Entonces, los frecuentes viajes de Braulio, empezaron a mostrarle otra realidad paralela que antes no veía. Empezó a envidiar el estilo de vida de su padre y su hermano, que vivían por aquel entonces en Texas. Así que pidió a su padre que le reclamara, por lo que podría marcharse sin obstáculos de “aquella isla decadente”. Cuando el partido se enteró de esto, todo cambió. El sol quemaba aquel día hasta los huesos, y en su puerta se había secado rápido la pintura que describía su final en Cuba: TRAIDOR. “Nunca olvidaré cuando leí aquella palabra en mi puerta, en mi casa y algo se me rompió por dentro. Pero no sabía que ellos también habían roto mi casa, y a todo le siguieron los insultos a gritos desde la seguridad de sus ventanas. Yo sólo podía pensar que eran unos hipócritas. El último día, de entre las cosas que me tiraron, recuerdo que me cayó encima un tomate podrido, como ellos”. La boca se le infecta en recuerdos y su expresión de asco acompaña su forma de comportarse, se mueve despacio y mira con desconfianza todo su alrededor.
Desde que supo que podría marcharse hasta que logró hacerlo pasaron meses, tiempo en el que los gritos que se vertían sobre él iban marcando el surco de su tristeza. Como la lluvia que erosiona poco a poco la roca. Cuando me intenta describir como los que fueron sus amigos le gritaban, -“contratados por el partido, yo lo sé, muchas veces la gente que hace eso son gente inculta, borregos, otras, gente que necesita comida”-, la penumbra de la habitación parece volverse más intensa, y su voz ronca se apaga en cada palabra que describe su recuerdo.
“Aún así volvería a Cuba, no conocerás ningún cubano que no ame Cuba. Pero cuando Castro caiga, Cuba caerá con él, porque todos los capitalistas querrán entrar de golpe a conquistar la economía cubana y ya no habrá nada que hacer. Pero todos los cubanos volverán corriendo a intentar salvar nuestra amada tierra”.

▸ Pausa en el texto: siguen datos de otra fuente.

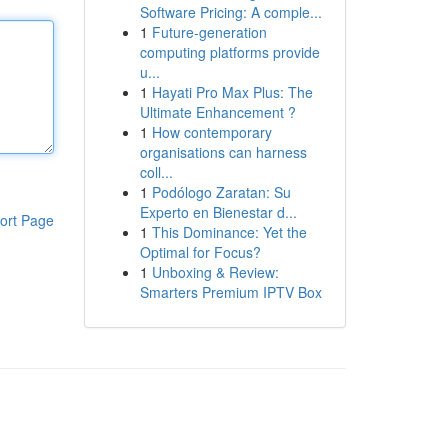
Software Pricing: A comple...
1
Future-generation
computing platforms provide
u...
1
Hayati Pro Max Plus: The
Ultimate Enhancement ?
1
How contemporary
organisations can harness
coll...
1
Podólogo Zaratan: Su
Experto en Bienestar d...
ort Page
1
This Dominance: Yet the
Optimal for Focus?
1
Unboxing & Review:
Smarters Premium IPTV Box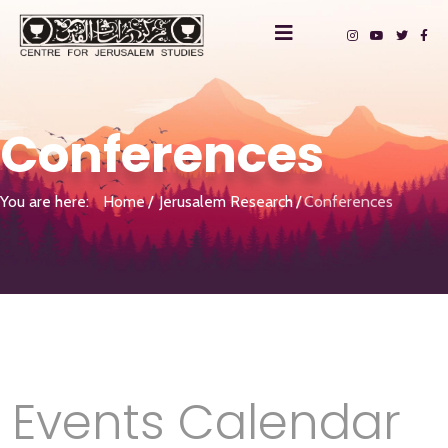
Conferences
You are here:
Home
Jerusalem Research
Conferences
Events Calendar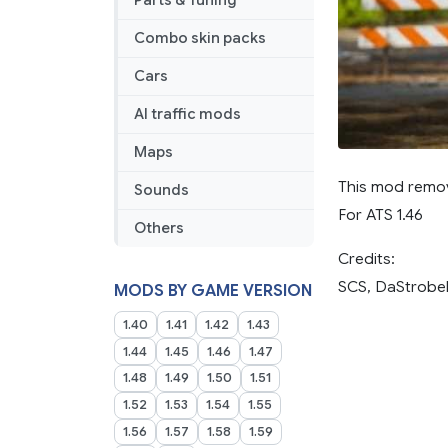
Parts & Tuning
Combo skin packs
Cars
AI traffic mods
Maps
This mod remov
Sounds
For ATS 1.46
Others
Credits:
SCS, DaStrobe
MODS BY GAME VERSION
1.40
1.41
1.42
1.43
1.44
1.45
1.46
1.47
1.48
1.49
1.50
1.51
1.52
1.53
1.54
1.55
1.56
1.57
1.58
1.59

Los cubanos bailan a un lado y al otro del mar, que parece ser el elemento condicionante de la nostalgia. En la isla o no, todos se lamentan por estar separados de lo que desean. Algunos aman EEUU, otros no entienden los mecanismos de un país privado, donde las relaciones se reducen al mínimo necesario. De un lado o del otro, las fronteras de hierro marcan las vidas de los cubanos, que van a la deriva: “Si te vas, dejas de pertenecer a ningún lugar. No existes, todo es un espejismo. Como dice la canción: No eres ni de aquí, ni de allá”.